The Supreme Court of Washington
Dec 10, 1929
282 P. 840 (Wash. 1929)

Opinion

No. 21907. Department Two.

December 10, 1929.

COUNTIES (41) — CONTRACTS — POWERS OF COUNTY BOARD — EMPLOYMENT OF SPECIAL ATTORNEYS. (Rem. Comp. Stat., § 4075, requiring that the employment of a special attorney to perform duties of the prosecuting attorney shall be in writing and approved by the superior court judges of the county, has no application to the employment of a special attorney for a diking district, in view of the diking act, Id., §§ 4406, 4428, 4430, defining "prosecuting attorney" (when used in the act) as any attorney especially employed therefor, and providing for his compensation, which was to be included in the costs of establishing the district, without any requirement that the contract be in writing or approved by the court.

Appeal from a judgment of the superior court for Clark county, Ronald, J., entered February 14, 1929, upon findings in favor of the plaintiffs, in an action on contract, tried to the court. Affirmed.

Dale McMullen and Claude C. Snider, for appellants.

Miller, Wilkinson Miller, for respondents.


This action was brought by the plaintiffs to compel the board of county commissioners of Clark county to audit and allow a claim for professional services rendered to Diking Improvement District No. 3 in that county. The cause was tried to the court, without a jury, and resulted in findings of fact from which the court concluded that the plaintiffs were entitled to the relief sought. A judgment was entered, which is designated as a writ of mandamus, directing the defendants to audit the claim, and either allow or disallow the same, which was filed by the plaintiffs in November, 1927, and, in case the claim is allowed, fix what would be a fair and reasonable sum for the services performed and cause a warrant to be issued for this amount against the diking district, from which the defendants appeal.

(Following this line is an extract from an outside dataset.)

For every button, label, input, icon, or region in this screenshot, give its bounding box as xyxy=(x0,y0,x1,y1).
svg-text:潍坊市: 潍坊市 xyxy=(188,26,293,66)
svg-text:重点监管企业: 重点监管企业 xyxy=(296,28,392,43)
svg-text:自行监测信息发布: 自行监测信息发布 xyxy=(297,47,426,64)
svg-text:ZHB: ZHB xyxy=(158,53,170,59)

The facts, as they appear in the findings, may be summarized as follows: The respondents were engaged in the practice of law in the city of Vancouver. May 5, 1919, Diking Improvement District No. 3 of Clark county was regularly established under chapter 176, Laws of 1913, p. 611, and the amendments thereto. On or about this time the respondents were employed by the board of county commissioners of Clark county as special attorneys for Diking Improvement District No. 3. The employment was regularly made by motion, but, through inadvertence, no record thereof was set out in the minutes of the board. Subsequent to the employment, the respondents, through A.L. Miller, a member of the firm, rendered valuable services to Diking Improvement District No. 3, for which they have not been paid. They also incurred certain expenses on behalf of the district for which they have not been reimbursed. The respondents presented and filed a claim with the board of county commissioners for the services rendered and the expenses incurred, but the board has refused to pass upon the claim or cause a warrant to be issued against the diking district.

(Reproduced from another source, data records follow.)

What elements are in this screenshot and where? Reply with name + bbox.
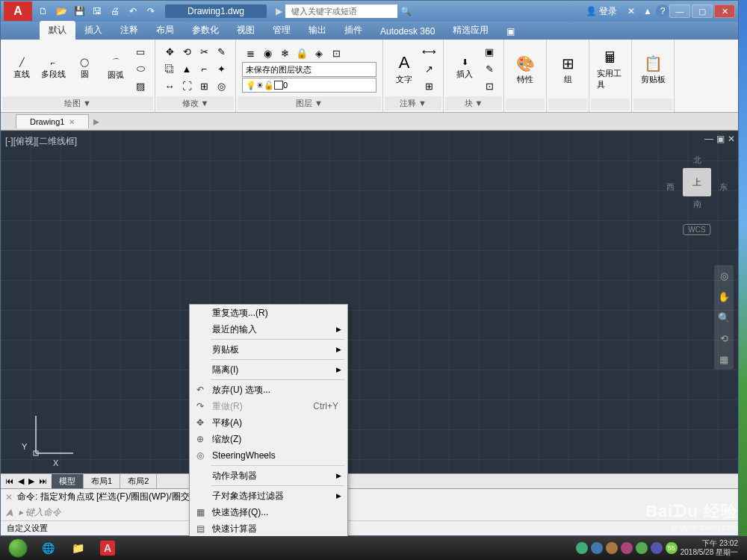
menu-clipboard[interactable]: 剪贴板▶ xyxy=(190,341,347,358)
menu-quickcalc[interactable]: ▤快速计算器 xyxy=(190,520,347,537)
viewport-minimize-icon[interactable]: — xyxy=(704,134,713,144)
help-search-input[interactable]: 键入关键字或短语 xyxy=(285,4,397,18)
tray-icon-1[interactable] xyxy=(576,542,588,554)
login-link[interactable]: 登录 xyxy=(599,5,617,18)
menu-zoom[interactable]: ⊕缩放(Z) xyxy=(190,431,347,447)
task-explorer-icon[interactable]: 📁 xyxy=(63,538,93,559)
nav-showmotion-icon[interactable]: ▦ xyxy=(716,352,731,367)
taskbar-clock[interactable]: 下午 23:02 2018/5/28 星期一 xyxy=(681,539,738,557)
title-nav-icon[interactable]: ▶ xyxy=(276,6,282,16)
array-icon[interactable]: ⊞ xyxy=(196,78,212,94)
leader-icon[interactable]: ↗ xyxy=(421,60,437,77)
tab-view[interactable]: 视图 xyxy=(228,21,264,40)
new-icon[interactable]: 🗋 xyxy=(35,3,52,19)
drawing-canvas[interactable]: [-][俯视][二维线框] — ▣ ✕ 北 南 东 西 上 WCS ◎ ✋ 🔍 … xyxy=(1,131,738,473)
mirror-icon[interactable]: ▲ xyxy=(179,60,195,77)
group-button[interactable]: ⊞组 xyxy=(553,52,583,88)
layer-state-dropdown[interactable]: 未保存的图层状态 xyxy=(242,62,376,77)
menu-subobject-filter[interactable]: 子对象选择过滤器▶ xyxy=(190,488,347,504)
tab-insert[interactable]: 插入 xyxy=(75,21,111,40)
line-button[interactable]: ╱直线 xyxy=(7,55,37,83)
command-close-icon[interactable]: ✕ xyxy=(5,492,13,503)
layer-off-icon[interactable]: ◉ xyxy=(259,45,276,61)
viewcube-face[interactable]: 上 xyxy=(683,168,711,196)
layer-match-icon[interactable]: ⊡ xyxy=(328,45,344,61)
a360-icon[interactable]: ▲ xyxy=(639,3,656,19)
tab-output[interactable]: 输出 xyxy=(300,21,335,40)
save-icon[interactable]: 💾 xyxy=(71,3,87,19)
tab-layout[interactable]: 布局 xyxy=(147,21,183,40)
tray-input-icon[interactable]: 55 xyxy=(666,542,678,554)
tray-icon-2[interactable] xyxy=(591,542,603,554)
layer-freeze-icon[interactable]: ❄ xyxy=(276,45,293,61)
open-icon[interactable]: 📂 xyxy=(53,3,69,19)
close-button[interactable]: ✕ xyxy=(714,4,735,18)
menu-redo[interactable]: ↷重做(R)Ctrl+Y xyxy=(190,398,347,414)
layout-prev-icon[interactable]: ◀ xyxy=(16,476,25,486)
tray-icon-3[interactable] xyxy=(606,542,618,554)
dimension-icon[interactable]: ⟷ xyxy=(421,43,437,60)
copy-icon[interactable]: ⿻ xyxy=(161,60,178,77)
panel-block-title[interactable]: 块 ▼ xyxy=(445,96,502,111)
tab-close-icon[interactable]: ✕ xyxy=(69,118,75,126)
exchange-icon[interactable]: ✕ xyxy=(623,3,639,19)
properties-button[interactable]: 🎨特性 xyxy=(510,52,540,88)
nav-wheel-icon[interactable]: ◎ xyxy=(716,268,731,283)
help-icon[interactable]: ? xyxy=(656,4,669,18)
layout-tab-1[interactable]: 布局1 xyxy=(84,474,120,488)
document-tab-drawing1[interactable]: Drawing1 ✕ xyxy=(16,114,89,128)
scale-icon[interactable]: ⛶ xyxy=(179,78,195,94)
task-autocad-icon[interactable]: A xyxy=(93,538,123,559)
insert-button[interactable]: ⬇插入 xyxy=(450,55,480,83)
layout-last-icon[interactable]: ⏭ xyxy=(37,476,49,486)
layout-next-icon[interactable]: ▶ xyxy=(27,476,36,486)
menu-isolate[interactable]: 隔离(I)▶ xyxy=(190,361,347,378)
panel-draw-title[interactable]: 绘图 ▼ xyxy=(2,96,153,111)
offset-icon[interactable]: ◎ xyxy=(213,78,229,94)
layer-prop-icon[interactable]: ≣ xyxy=(242,45,258,61)
hatch-icon[interactable]: ▨ xyxy=(132,78,149,94)
layout-first-icon[interactable]: ⏮ xyxy=(4,476,15,486)
nav-orbit-icon[interactable]: ⟲ xyxy=(716,331,731,346)
table-icon[interactable]: ⊞ xyxy=(421,78,437,94)
search-icon[interactable]: 🔍 xyxy=(397,3,414,19)
tray-icon-6[interactable] xyxy=(651,542,663,554)
rotate-icon[interactable]: ⟲ xyxy=(179,43,195,60)
layout-tab-model[interactable]: 模型 xyxy=(52,474,84,488)
tab-default[interactable]: 默认 xyxy=(40,21,75,40)
tray-icon-5[interactable] xyxy=(636,542,648,554)
maximize-button[interactable]: ▢ xyxy=(692,4,713,18)
saveas-icon[interactable]: 🖫 xyxy=(89,3,105,19)
layer-iso-icon[interactable]: ◈ xyxy=(311,45,327,61)
polyline-button[interactable]: ⌐多段线 xyxy=(38,55,68,83)
menu-quick-select[interactable]: ▦快速选择(Q)... xyxy=(190,504,347,520)
circle-button[interactable]: ◯圆 xyxy=(69,55,99,83)
rectangle-icon[interactable]: ▭ xyxy=(132,43,149,60)
panel-modify-title[interactable]: 修改 ▼ xyxy=(157,96,234,111)
panel-annotation-title[interactable]: 注释 ▼ xyxy=(385,96,441,111)
nav-pan-icon[interactable]: ✋ xyxy=(716,289,731,304)
tray-icon-4[interactable] xyxy=(621,542,633,554)
panel-layers-title[interactable]: 图层 ▼ xyxy=(238,96,381,111)
utilities-button[interactable]: 🖩实用工具 xyxy=(595,46,625,93)
command-input[interactable]: ⮝ ▸ 键入命令 xyxy=(1,505,738,520)
task-browser-icon[interactable]: 🌐 xyxy=(33,538,63,559)
menu-recent-input[interactable]: 最近的输入▶ xyxy=(190,321,347,337)
menu-repeat[interactable]: 重复选项...(R) xyxy=(190,305,347,321)
menu-pan[interactable]: ✥平移(A) xyxy=(190,414,347,431)
tab-featured[interactable]: 精选应用 xyxy=(444,21,498,40)
clipboard-button[interactable]: 📋剪贴板 xyxy=(638,52,668,88)
redo-icon[interactable]: ↷ xyxy=(143,3,159,19)
menu-undo[interactable]: ↶放弃(U) 选项... xyxy=(190,382,347,398)
minimize-button[interactable]: — xyxy=(669,4,690,18)
start-button[interactable] xyxy=(3,538,33,559)
tab-plugins[interactable]: 插件 xyxy=(335,21,371,40)
menu-steeringwheels[interactable]: ◎SteeringWheels xyxy=(190,447,347,464)
block-edit-icon[interactable]: ✎ xyxy=(481,60,498,77)
undo-icon[interactable]: ↶ xyxy=(125,3,141,19)
nav-zoom-icon[interactable]: 🔍 xyxy=(716,310,731,325)
tab-autodesk360[interactable]: Autodesk 360 xyxy=(371,23,444,40)
command-expand-icon[interactable]: ⮝ xyxy=(5,508,14,518)
tab-manage[interactable]: 管理 xyxy=(264,21,300,40)
block-create-icon[interactable]: ▣ xyxy=(481,43,498,60)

[1] The facts above set out are supported by the evidence. The question is whether the contract of employment was invalid because not reduced to writing and approved by the judge of the superior court of Clark county.

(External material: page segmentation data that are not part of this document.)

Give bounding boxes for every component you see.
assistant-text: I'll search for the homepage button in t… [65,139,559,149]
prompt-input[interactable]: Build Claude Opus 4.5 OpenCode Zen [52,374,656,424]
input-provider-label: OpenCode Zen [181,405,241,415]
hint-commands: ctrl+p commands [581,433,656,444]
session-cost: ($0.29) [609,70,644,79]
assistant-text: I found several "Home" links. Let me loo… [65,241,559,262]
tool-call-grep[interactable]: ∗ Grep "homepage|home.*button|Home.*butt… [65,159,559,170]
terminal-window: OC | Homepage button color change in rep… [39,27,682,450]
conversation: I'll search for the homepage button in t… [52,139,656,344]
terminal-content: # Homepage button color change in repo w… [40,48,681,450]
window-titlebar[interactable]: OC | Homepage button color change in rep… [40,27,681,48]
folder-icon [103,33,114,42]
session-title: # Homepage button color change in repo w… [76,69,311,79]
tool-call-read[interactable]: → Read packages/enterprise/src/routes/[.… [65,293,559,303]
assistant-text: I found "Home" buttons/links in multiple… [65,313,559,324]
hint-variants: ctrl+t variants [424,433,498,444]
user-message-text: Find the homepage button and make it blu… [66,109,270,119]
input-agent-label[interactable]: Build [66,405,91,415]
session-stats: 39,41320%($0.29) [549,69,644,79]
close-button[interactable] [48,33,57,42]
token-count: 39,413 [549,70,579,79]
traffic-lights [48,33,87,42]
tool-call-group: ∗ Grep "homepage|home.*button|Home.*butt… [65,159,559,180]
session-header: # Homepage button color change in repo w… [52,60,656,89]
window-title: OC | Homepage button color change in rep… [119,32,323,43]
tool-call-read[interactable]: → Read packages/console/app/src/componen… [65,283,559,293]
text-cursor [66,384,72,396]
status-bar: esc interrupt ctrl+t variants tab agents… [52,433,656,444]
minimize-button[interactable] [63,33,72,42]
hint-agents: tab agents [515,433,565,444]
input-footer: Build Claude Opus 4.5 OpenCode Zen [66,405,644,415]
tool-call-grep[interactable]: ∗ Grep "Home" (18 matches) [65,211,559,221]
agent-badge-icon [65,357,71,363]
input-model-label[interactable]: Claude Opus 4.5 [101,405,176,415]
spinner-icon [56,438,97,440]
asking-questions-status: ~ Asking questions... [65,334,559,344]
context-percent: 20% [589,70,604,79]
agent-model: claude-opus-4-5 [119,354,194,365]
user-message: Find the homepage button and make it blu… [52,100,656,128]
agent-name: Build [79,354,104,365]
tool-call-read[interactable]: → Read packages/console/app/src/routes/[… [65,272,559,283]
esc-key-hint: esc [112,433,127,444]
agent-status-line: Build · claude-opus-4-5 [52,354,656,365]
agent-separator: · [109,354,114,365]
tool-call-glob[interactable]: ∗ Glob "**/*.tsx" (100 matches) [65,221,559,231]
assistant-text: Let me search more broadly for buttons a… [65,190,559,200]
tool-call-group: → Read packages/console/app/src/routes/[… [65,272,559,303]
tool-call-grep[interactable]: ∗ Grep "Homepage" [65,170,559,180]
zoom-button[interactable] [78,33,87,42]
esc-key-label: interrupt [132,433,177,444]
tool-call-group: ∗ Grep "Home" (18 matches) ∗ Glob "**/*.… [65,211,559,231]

Section 4075, Rem. Comp. Stat., provides:

"It shall be unlawful for any board of county commissioners in any county in this state to employ, contract with or pay any special attorney or counsel to perform any duty which the attorney general or any prosecuting attorney is authorized or required by law to perform, unless the contract of employment of said special attorney or counsel shall have been first reduced to writing and approved by the superior judge of said county or a majority of the judges thereof, in writing indorsed thereon: Provided, this section shall not prohibit the appointment of deputy prosecuting attorneys in the manner provided by law."

It will be observed that by this statute a contract to employ special counsel to perform any duty which the prosecuting attorney is authorized or required to perform must be reduced to writing and approved by the judge of the superior court of the county or a majority of the judges thereof. In connection with the statute, three things should be especially noted: (a) The contract must be in writing; (b) if the contract be in writing it necessarily follows that one of the terms thereof would be the amount of compensation to be paid to the special attorney, and (c) that the sum thus to be paid would be a charge against the county and payable out of the funds derived from general taxation. To determine whether that section of the statute applies in the present case, it is necessary to notice certain sections of the diking improvement act, one of which is Rem. Comp. Stat., § 4406. That section, after defining certain terms as used in the act, contains this:

"`Prosecuting attorney,' as used in this act, shall be held to include any attorney specially employed by the board of county commissioners in connection with the carrying out of the provisions of this act to advise or carry on proceedings in court with reference to a system of improvement initiated and constructed under the provisions of this act."

It will be observed that it is there said that "prosecuting attorney," as used in the act, shall be held to include any attorney "employed by the board of county commissioners" in connection with the carrying out of the provisions of the act. There is no mention there that the contract shall be in writing or that it shall be approved by the judge of the superior court of the county, or by a majority of the judges thereof, as the case may be.

Section 4428 in part provides:

"The compensation of the board of supervisors, superintendent of construction, the board of appraisers hereinafter provided for, and any special engineer, attorney or agent employed by the board of county commissioners in connection with the improvement, the maximum wages to be paid, and the maximum price of materials to be used, shall be fixed by the board of county commissioners."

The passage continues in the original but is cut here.